I have a mid 80s Hobie 16. No soft spots, takes on no water. Harken 6:1 mainsheet. Straight mast, newer standing rigging, tired running rigging. Jib blocks and cleats are about gone. 2 sets of sails that are great rec sails. Lots of spare parts including extra rudders and rigging. No trailer but willing to deliver within 100 miles. Biggest thing is a lot of flex has developed in the frame, lots of independent hull movement. I know it’s fixable but I have another cat that gets most of my love so I’m not ready to take on the fix. Thinking of listing it for $1000, how’s that sound? I’m guessing the no trailer will hurt me. Normally I would keep a set of sails and spare parts and go lower, but I’m not planning on having another 16, at least not soon
There are a ton of '80s Hobies out there. I counted 38 in my CL 200 mile radius in the DC metro area. I managed to sell a Turbo 14 into that market. The buyer is right next door. Who needs to travel to get an old Hobie Cat. Clean it up, tighten it up, think of it as the boat you sail.
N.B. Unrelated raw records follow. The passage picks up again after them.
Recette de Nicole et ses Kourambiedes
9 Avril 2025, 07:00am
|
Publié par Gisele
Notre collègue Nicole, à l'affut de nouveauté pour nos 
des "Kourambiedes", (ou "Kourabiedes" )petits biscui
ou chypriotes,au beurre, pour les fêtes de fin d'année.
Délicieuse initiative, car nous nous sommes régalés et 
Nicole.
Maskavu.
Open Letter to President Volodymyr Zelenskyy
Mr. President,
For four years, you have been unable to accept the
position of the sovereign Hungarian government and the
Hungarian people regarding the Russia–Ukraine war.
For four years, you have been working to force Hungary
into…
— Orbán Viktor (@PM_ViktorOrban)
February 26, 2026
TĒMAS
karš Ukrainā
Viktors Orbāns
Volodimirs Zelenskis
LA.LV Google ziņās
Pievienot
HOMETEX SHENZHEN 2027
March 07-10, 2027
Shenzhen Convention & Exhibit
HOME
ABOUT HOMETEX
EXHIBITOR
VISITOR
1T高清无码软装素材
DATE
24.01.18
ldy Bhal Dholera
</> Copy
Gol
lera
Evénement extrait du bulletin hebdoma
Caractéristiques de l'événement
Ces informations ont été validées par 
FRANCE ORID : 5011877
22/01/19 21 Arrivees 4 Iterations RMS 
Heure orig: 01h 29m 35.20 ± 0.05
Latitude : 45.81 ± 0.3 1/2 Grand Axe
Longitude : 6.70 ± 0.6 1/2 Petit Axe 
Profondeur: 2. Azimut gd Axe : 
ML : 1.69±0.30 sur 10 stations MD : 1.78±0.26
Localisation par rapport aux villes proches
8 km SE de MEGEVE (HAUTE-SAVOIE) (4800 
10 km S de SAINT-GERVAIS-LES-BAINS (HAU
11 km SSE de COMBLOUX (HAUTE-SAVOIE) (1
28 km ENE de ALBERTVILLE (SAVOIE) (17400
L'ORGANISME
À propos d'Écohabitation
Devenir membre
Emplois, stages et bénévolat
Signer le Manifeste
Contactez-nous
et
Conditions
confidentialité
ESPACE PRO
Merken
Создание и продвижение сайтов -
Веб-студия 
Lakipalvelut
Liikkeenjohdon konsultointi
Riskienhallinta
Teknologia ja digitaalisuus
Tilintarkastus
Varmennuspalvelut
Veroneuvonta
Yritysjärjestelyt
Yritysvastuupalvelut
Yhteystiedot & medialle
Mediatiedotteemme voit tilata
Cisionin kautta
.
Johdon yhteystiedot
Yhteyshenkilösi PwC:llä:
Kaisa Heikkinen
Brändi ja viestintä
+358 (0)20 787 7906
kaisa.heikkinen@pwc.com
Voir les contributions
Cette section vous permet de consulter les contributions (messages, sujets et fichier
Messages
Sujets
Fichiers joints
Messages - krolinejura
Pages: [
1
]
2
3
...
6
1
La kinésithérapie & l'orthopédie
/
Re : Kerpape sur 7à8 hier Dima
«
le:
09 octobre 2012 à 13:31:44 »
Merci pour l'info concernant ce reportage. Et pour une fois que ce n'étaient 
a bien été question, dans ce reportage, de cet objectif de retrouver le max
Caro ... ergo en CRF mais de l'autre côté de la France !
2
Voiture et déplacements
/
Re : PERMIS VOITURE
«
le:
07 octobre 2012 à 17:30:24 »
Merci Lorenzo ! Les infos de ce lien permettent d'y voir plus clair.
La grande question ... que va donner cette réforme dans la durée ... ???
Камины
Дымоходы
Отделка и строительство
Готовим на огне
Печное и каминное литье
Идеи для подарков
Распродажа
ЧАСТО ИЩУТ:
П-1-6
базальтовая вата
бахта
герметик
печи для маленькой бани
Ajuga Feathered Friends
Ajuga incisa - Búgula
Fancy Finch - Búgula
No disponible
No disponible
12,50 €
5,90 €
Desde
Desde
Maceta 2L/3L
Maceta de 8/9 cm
If it's on a good trailer, the buyer can haul it away.
There's nothing like the sight of the stern of that weed cat leaving your yard while you fondle that stack of c-notes!
The phrase "road worthy trailer with title" is a great incentive towards closing the deal.
Trailers are a pain in the a** we endure to go sailing. We want them to be road worthy, lit up and legal.
I can't count the times I've been out in a driveway at 11pm before a sailing trip, or potential sale, re wiring,re packing, or re rigging a cat trailer.
Edited by gahamby on Sep 14, 2018 - 11:21 PM.